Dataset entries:
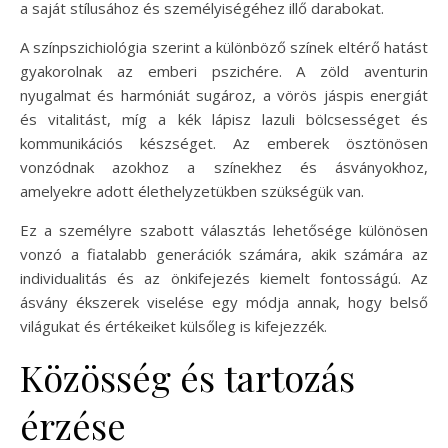
a saját stílusához és személyiségéhez illő darabokat.
A színpszichiológia szerint a különböző színek eltérő hatást
gyakorolnak az emberi pszichére. A zöld aventurin
nyugalmat és harmóniát sugároz, a vörös jáspis energiát
és vitalitást, míg a kék lápisz lazuli bölcsességet és
kommunikációs készséget. Az emberek ösztönösen
vonzódnak azokhoz a színekhez és ásványokhoz,
amelyekre adott élethelyzetükben szükségük van.
Ez a személyre szabott választás lehetősége különösen
vonzó a fiatalabb generációk számára, akik számára az
individualitás és az önkifejezés kiemelt fontosságú. Az
ásvány ékszerek viselése egy módja annak, hogy belső
világukat és értékeiket külsőleg is kifejezzék.
Közösség és tartozás
érzése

ACTION ITEM:
Word for word, reproduce all of the data, but keep out the pictures.

TASK RESPONSE:
a saját stílusához és személyiségéhez illő darabokat.
A színpszichiológia szerint a különböző színek eltérő hatást
gyakorolnak az emberi pszichére. A zöld aventurin
nyugalmat és harmóniát sugároz, a vörös jáspis energiát
és vitalitást, míg a kék lápisz lazuli bölcsességet és
kommunikációs készséget. Az emberek ösztönösen
vonzódnak azokhoz a színekhez és ásványokhoz,
amelyekre adott élethelyzetükben szükségük van.
Ez a személyre szabott választás lehetősége különösen
vonzó a fiatalabb generációk számára, akik számára az
individualitás és az önkifejezés kiemelt fontosságú. Az
ásvány ékszerek viselése egy módja annak, hogy belső
világukat és értékeiket külsőleg is kifejezzék.
Közösség és tartozás
érzése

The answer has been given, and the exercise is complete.